We have one question for Ubisoft: Why no John O’Hurley? He -- along with some of the program’s more outrageous contestants -- infuses the show with personaility and warmth. Without him, it's just about answering survey questions, and the fun of seeing how close you can come to guessing the minds of average Americans has its limits. Plus, coming up with all of a survey’s answers on your own rather than relying on a group of four brains can be challenging -- especially when you need to race the clock to enter each answer.

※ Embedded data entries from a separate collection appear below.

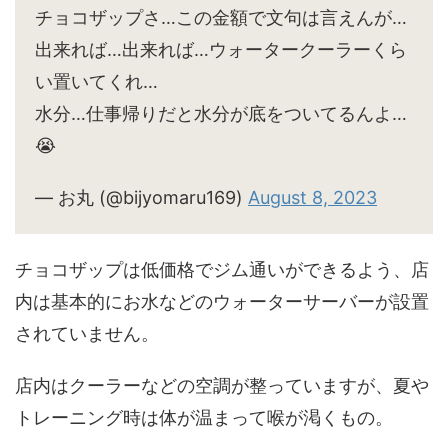
チョコザップさ…この金額で文句は言えんが…
出来れば…出来れば…ウォータークーラーくら
い置いてくれ…
水分…仕事帰りだと水分が底をついてるんよ…
😭
— お丸 (@bijyomaru169)
August 8, 2023
チョコザップは低価格でジム通いができるよう、店
内は基本的にお水などのウォーターサーバーが設置
されていません。
店内はクーラーなどの空調が整っていますが、夏や
トレーニング時は体が温まって喉が渇くもの。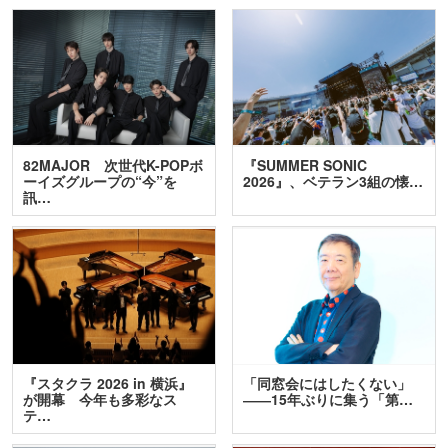
82MAJOR 次世代K-POPボ
『SUMMER SONIC
ーイズグループの“今”を
2026』、ベテラン3組の懐…
訊…
『スタクラ 2026 in 横浜』
「同窓会にはしたくない」
が開幕 今年も多彩なス
――15年ぶりに集う「第…
テ…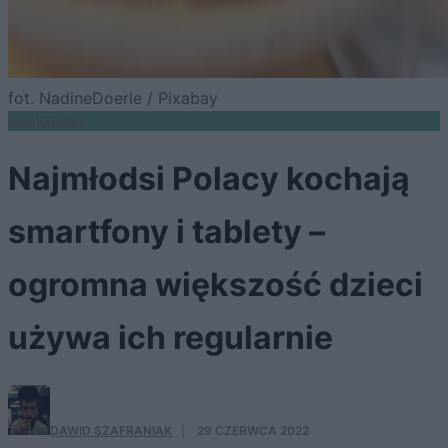
fot. NadineDoerle / Pixabay
SMARTFONY
Najmłodsi Polacy kochają
smartfony i tablety –
ogromna większość dzieci
używa ich regularnie
DAWID SZAFRANIAK
·
29 CZERWCA 2022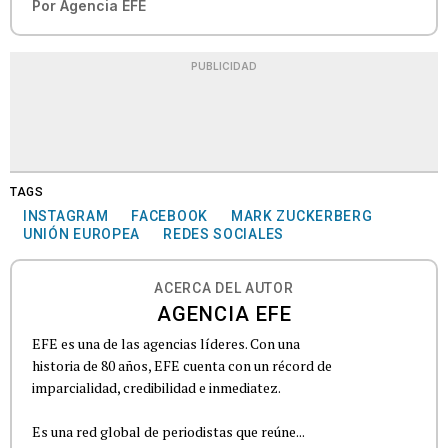
Por
Agencia EFE
PUBLICIDAD
TAGS
INSTAGRAM
FACEBOOK
MARK ZUCKERBERG
UNIÓN EUROPEA
REDES SOCIALES
ACERCA DEL AUTOR
AGENCIA EFE
EFE es una de las agencias líderes. Con una
historia de 80 años, EFE cuenta con un récord de
imparcialidad, credibilidad e inmediatez.
Es una red global de periodistas que reúne...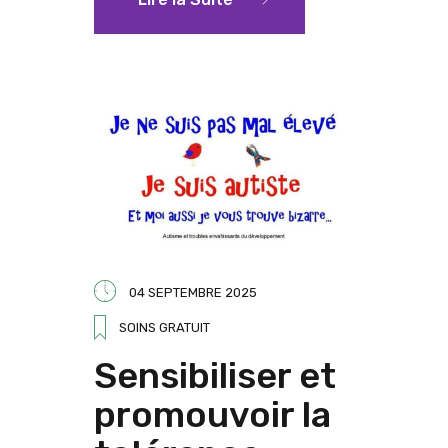
04 SEPTEMBRE 2025
SOINS GRATUIT
Sensibiliser et
promouvoir la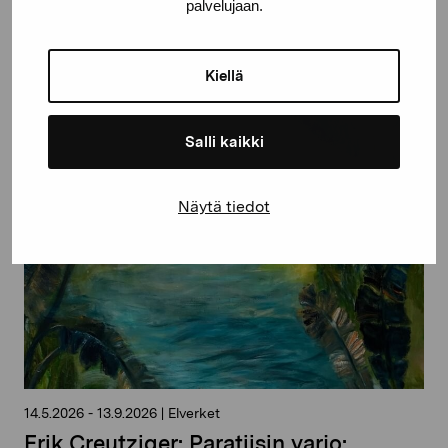
palvelujaan.
Kiellä
Salli kaikki
Näytä tiedot
14.5.2026
-
13.9.2026
|
Elverket
Erik Creutziger: Paratiisin varjo: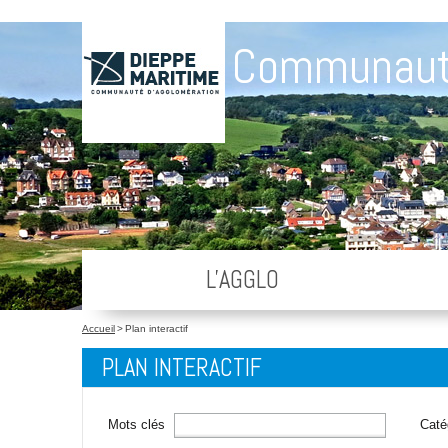
Communaut
L'AGGLO
Accueil
>
Plan interactif
PLAN INTERACTIF
Mots clés
Caté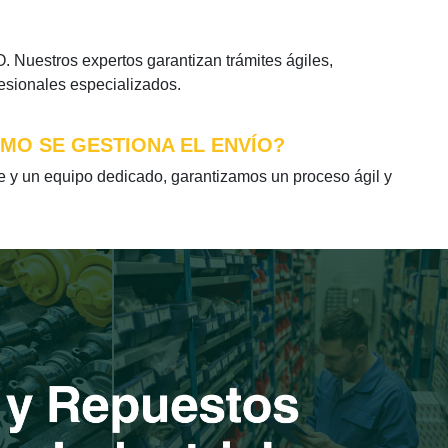
Nuestros expertos garantizan trámites ágiles,
fesionales especializados.
ÓMO SE GESTIONA EL ENVÍO?
y un equipo dedicado, garantizamos un proceso ágil y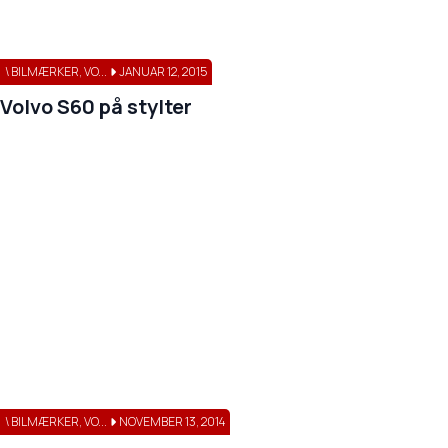
\ BILMÆRKER, VO...
JANUAR 12, 2015
Volvo S60 på stylter
\ BILMÆRKER, VO...
NOVEMBER 13, 2014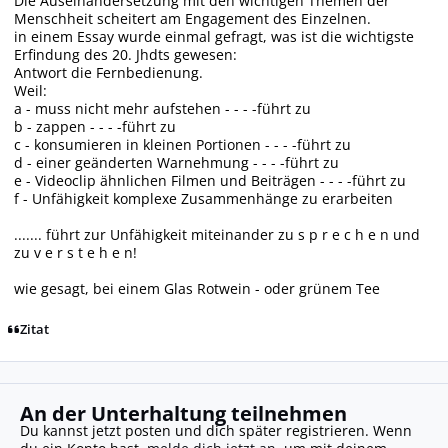
Die Auseinandersetzung mit den wichtigen Themen der
Menschheit scheitert am Engagement des Einzelnen.
in einem Essay wurde einmal gefragt, was ist die wichtigste
Erfindung des 20. Jhdts gewesen:
Antwort die Fernbedienung.
Weil:
a - muss nicht mehr aufstehen - - - -führt zu
b - zappen - - - -führt zu
c - konsumieren in kleinen Portionen - - - -führt zu
d - einer geänderten Warnehmung - - - -führt zu
e - Videoclip ähnlichen Filmen und Beiträgen - - - -führt zu
f - Unfähigkeit komplexe Zusammenhänge zu erarbeiten
....... führt zur Unfähigkeit miteinander zu s p r e c h e n und
zu v e r s t e h e n!
wie gesagt, bei einem Glas Rotwein - oder grünem Tee
Zitat
An der Unterhaltung teilnehmen
Du kannst jetzt posten und dich später registrieren. Wenn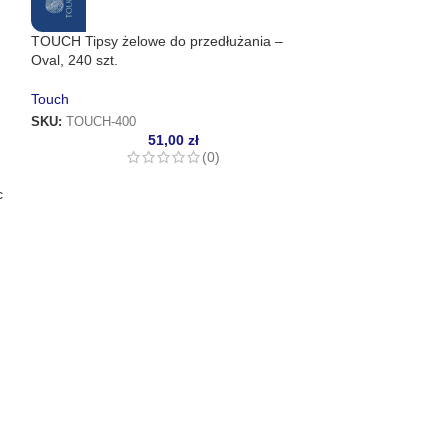
TOUCH Tipsy żelowe do przedłużania –
Oval, 240 szt.
Touch
SKU:
TOUCH-400
51,00
zł
(0)
c
NAILSOFTHEDAY N
(Type 10) – silik
górnych form, 36 
Nails of the Day
SKU:
NAILSOFTH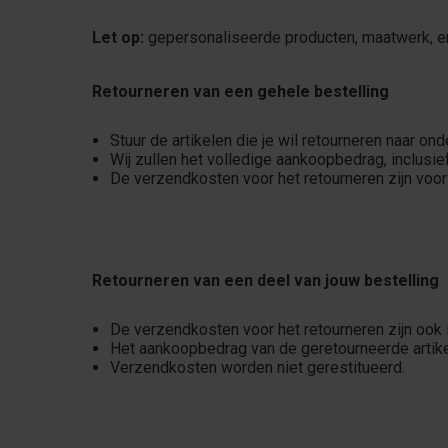
Let op:
gepersonaliseerde producten, maatwerk, en 
Retourneren van een gehele bestelling
Stuur de artikelen die je wil retourneren naar on
Wij zullen het volledige aankoopbedrag, inclusie
De verzendkosten voor het retourneren zijn voor
Retourneren van een deel van jouw bestelling
De verzendkosten voor het retourneren zijn ook i
Het aankoopbedrag van de geretourneerde artike
Verzendkosten worden niet gerestitueerd.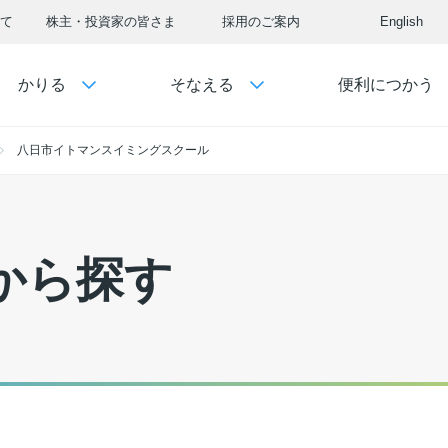
て
株主・投資家の皆さま
採用のご案内
English
かりる
そなえる
便利につかう
八日市イトマンスイミングスクール
から探す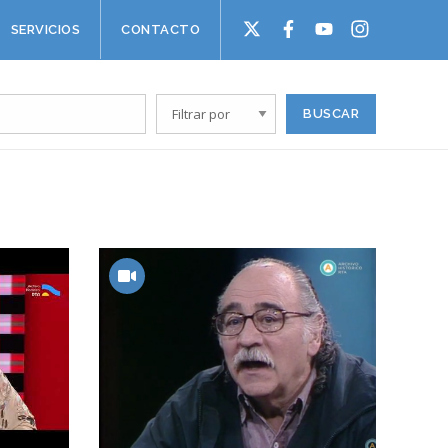
SERVICIOS
CONTACTO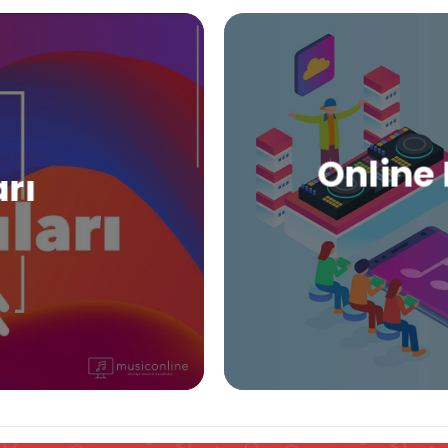
Online 
arı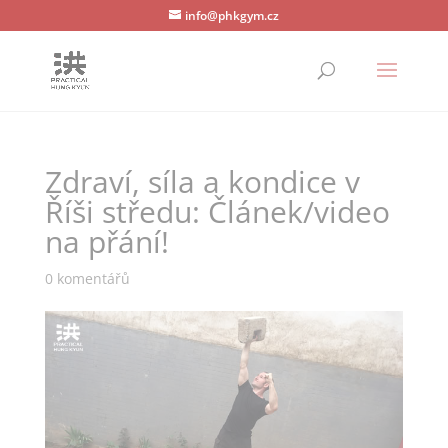
info@phkgym.cz
Zdraví, síla a kondice v
Říši středu: Článek/video
na přání!
0 komentářů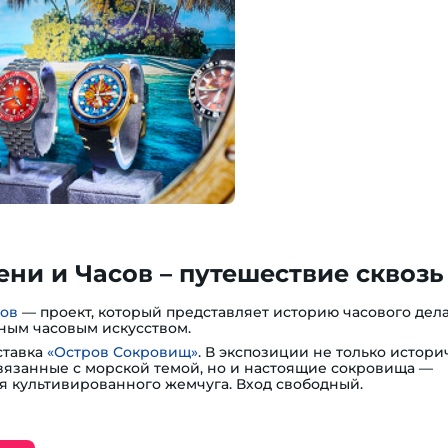
ни и Часов – путешествие сквозь
сов
— проект, который представляет историю часового дела
ным часовым искусством.
ставка
«Остров Сокровищ»
. В экспозиции не только истори
вязанные с морской темой, но и настоящие сокровища —
я культивированного жемчуга. Вход свободный.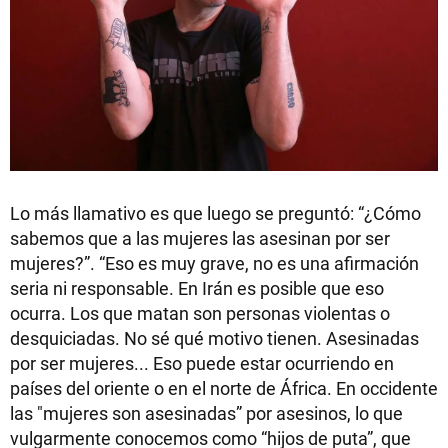
Lo más llamativo es que luego se preguntó: “¿Cómo
sabemos que a las mujeres las asesinan por ser
mujeres?”. “Eso es muy grave, no es una afirmación
seria ni responsable. En Irán es posible que eso
ocurra. Los que matan son personas violentas o
desquiciadas. No sé qué motivo tienen. Asesinadas
por ser mujeres... Eso puede estar ocurriendo en
países del oriente o en el norte de África. En occidente
las "mujeres son asesinadas” por asesinos, lo que
vulgarmente conocemos como “hijos de puta”, que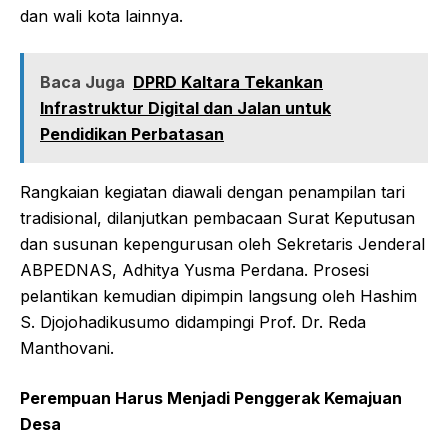
dan wali kota lainnya.
Baca Juga
DPRD Kaltara Tekankan
Infrastruktur Digital dan Jalan untuk
Pendidikan Perbatasan
Rangkaian kegiatan diawali dengan penampilan tari
tradisional, dilanjutkan pembacaan Surat Keputusan
dan susunan kepengurusan oleh Sekretaris Jenderal
ABPEDNAS, Adhitya Yusma Perdana. Prosesi
pelantikan kemudian dipimpin langsung oleh Hashim
S. Djojohadikusumo didampingi Prof. Dr. Reda
Manthovani.
Perempuan Harus Menjadi Penggerak Kemajuan
Desa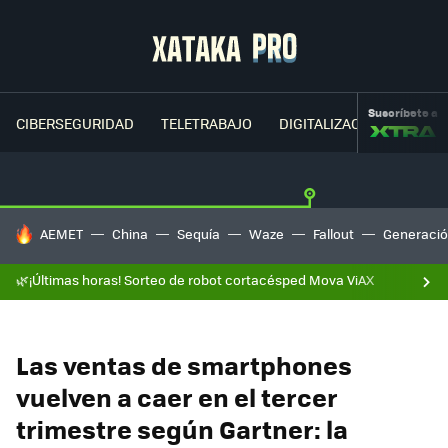
Suscríbete a
CIBERSEGURIDAD
TELETRABAJO
DIGITALIZACIÓN
CLOU
HOY SE HABLA DE
AEMET
China
Sequía
Waze
Fallout
Generació
🌿¡Últimas horas! Sorteo de robot cortacésped Mova ViAX
Las ventas de smartphones
vuelven a caer en el tercer
trimestre según Gartner: la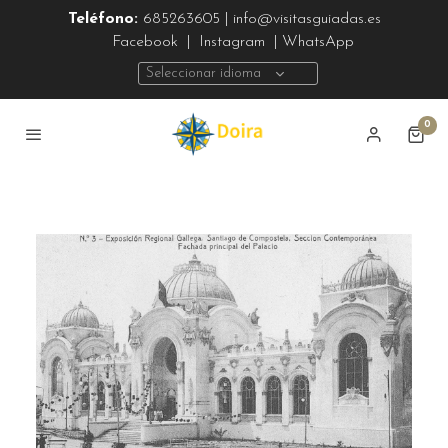
Teléfono:
685263605 | info@visitasguiadas.es
Facebook
|
Instagram
| WhatsApp
Seleccionar idioma
0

That said, it's not all bad. The game pretty much nails the look and feel of the show. The set is authentic and the survey questions and answers have a familiar flavor. And thanks to a predictive text entry system (players punch in letters using an onscreen keyboard and the Wii remote’s infrared eye), players can actually respond with whatever answer they like -- just like the show -- rather than selecting from a group of suggestions, which would have been an easier, lazier way to design the game. A bargain price might have tipped the scales in the game’s favor -- especially for show fans -- but its steep $39.99 tag makes it hard to recommend.
Families can talk about...
Families can talk about what they get out of games based on TV game shows. Without real money or prizes to be won, what is the objective?
Is it more fun to play games like these with friends or alone? Do you think that the game’s makers have managed to capture the look and feel of the show?